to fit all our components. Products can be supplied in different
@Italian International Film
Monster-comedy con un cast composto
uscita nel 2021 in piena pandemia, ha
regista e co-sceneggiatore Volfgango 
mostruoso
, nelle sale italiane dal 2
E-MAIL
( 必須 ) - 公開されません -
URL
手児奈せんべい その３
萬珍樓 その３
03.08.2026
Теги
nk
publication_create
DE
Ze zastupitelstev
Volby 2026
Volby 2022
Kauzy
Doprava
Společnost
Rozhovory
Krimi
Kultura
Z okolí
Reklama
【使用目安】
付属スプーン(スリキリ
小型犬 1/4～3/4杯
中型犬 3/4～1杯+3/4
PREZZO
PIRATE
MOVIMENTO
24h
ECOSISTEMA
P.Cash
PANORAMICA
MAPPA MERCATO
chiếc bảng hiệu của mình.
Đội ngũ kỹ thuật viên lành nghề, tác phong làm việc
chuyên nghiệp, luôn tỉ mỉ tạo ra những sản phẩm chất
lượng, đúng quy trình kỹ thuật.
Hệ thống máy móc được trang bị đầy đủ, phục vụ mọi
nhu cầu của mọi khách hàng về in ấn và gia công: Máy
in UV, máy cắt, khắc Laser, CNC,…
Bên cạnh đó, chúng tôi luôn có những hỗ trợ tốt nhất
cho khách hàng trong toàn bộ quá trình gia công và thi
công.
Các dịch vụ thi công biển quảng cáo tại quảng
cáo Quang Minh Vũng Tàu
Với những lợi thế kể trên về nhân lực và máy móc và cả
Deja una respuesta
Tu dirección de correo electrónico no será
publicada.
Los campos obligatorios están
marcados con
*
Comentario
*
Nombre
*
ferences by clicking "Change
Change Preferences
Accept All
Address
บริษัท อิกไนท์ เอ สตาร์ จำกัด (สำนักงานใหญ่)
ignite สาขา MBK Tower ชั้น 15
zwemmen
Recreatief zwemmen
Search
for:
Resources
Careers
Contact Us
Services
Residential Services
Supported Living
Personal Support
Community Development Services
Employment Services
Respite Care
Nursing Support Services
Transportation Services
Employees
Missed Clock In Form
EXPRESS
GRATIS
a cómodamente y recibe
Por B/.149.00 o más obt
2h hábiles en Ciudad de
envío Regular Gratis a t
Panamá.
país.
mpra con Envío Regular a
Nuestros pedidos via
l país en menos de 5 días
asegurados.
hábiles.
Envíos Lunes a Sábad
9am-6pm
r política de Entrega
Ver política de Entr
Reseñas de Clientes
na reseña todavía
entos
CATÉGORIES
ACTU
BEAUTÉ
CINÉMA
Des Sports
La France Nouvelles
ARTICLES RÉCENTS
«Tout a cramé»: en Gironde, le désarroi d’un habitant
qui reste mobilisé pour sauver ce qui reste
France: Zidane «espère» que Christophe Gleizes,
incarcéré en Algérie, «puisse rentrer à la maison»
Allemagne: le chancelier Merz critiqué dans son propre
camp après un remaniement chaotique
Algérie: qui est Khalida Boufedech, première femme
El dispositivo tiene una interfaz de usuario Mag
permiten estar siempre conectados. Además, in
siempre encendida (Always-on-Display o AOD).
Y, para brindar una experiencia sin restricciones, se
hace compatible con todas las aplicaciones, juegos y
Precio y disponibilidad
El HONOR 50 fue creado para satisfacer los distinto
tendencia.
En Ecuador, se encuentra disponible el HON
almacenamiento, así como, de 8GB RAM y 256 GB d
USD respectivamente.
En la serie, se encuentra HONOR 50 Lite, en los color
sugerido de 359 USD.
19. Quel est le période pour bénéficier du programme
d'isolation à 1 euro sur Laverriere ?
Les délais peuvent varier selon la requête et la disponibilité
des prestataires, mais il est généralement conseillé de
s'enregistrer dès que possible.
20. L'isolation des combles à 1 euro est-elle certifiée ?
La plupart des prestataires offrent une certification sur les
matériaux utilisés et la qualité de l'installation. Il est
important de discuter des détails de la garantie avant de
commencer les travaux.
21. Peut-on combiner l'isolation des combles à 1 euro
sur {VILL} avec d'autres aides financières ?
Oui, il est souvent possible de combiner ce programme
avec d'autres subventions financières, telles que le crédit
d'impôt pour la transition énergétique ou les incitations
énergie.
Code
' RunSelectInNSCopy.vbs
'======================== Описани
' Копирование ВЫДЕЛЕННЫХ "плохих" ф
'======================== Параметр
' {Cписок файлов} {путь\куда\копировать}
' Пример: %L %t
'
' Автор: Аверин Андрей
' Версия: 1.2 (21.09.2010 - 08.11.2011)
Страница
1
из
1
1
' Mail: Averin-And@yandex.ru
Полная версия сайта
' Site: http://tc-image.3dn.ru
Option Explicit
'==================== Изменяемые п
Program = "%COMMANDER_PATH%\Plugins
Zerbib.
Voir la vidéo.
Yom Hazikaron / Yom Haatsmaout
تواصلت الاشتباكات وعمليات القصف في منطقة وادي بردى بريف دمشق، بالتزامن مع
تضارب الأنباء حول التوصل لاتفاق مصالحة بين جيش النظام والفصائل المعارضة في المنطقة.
###
Task details
Please reproduce exactly the lines above, beginning with the first and ending with the line that contains "Community Development Services", and include nothing outside that range.

Response box
to fit all our components. Products can be supplied in different
@Italian International Film
Monster-comedy con un cast composto
uscita nel 2021 in piena pandemia, ha
regista e co-sceneggiatore Volfgango 
mostruoso
, nelle sale italiane dal 2
E-MAIL
( 必須 ) - 公開されません -
URL
手児奈せんべい その３
萬珍樓 その３
03.08.2026
Теги
nk
publication_create
DE
Ze zastupitelstev
Volby 2026
Volby 2022
Kauzy
Doprava
Společnost
Rozhovory
Krimi
Kultura
Z okolí
Reklama
【使用目安】
付属スプーン(スリキリ
小型犬 1/4～3/4杯
中型犬 3/4～1杯+3/4
PREZZO
PIRATE
MOVIMENTO
24h
ECOSISTEMA
P.Cash
PANORAMICA
MAPPA MERCATO
chiếc bảng hiệu của mình.
Đội ngũ kỹ thuật viên lành nghề, tác phong làm việc
chuyên nghiệp, luôn tỉ mỉ tạo ra những sản phẩm chất
lượng, đúng quy trình kỹ thuật.
Hệ thống máy móc được trang bị đầy đủ, phục vụ mọi
nhu cầu của mọi khách hàng về in ấn và gia công: Máy
in UV, máy cắt, khắc Laser, CNC,…
Bên cạnh đó, chúng tôi luôn có những hỗ trợ tốt nhất
cho khách hàng trong toàn bộ quá trình gia công và thi
công.
Các dịch vụ thi công biển quảng cáo tại quảng
cáo Quang Minh Vũng Tàu
Với những lợi thế kể trên về nhân lực và máy móc và cả
Deja una respuesta
Tu dirección de correo electrónico no será
publicada.
Los campos obligatorios están
marcados con
*
Comentario
*
Nombre
*
ferences by clicking "Change
Change Preferences
Accept All
Address
บริษัท อิกไนท์ เอ สตาร์ จำกัด (สำนักงานใหญ่)
ignite สาขา MBK Tower ชั้น 15
zwemmen
Recreatief zwemmen
Search
for:
Resources
Careers
Contact Us
Services
Residential Services
Supported Living
Personal Support
Community Development Services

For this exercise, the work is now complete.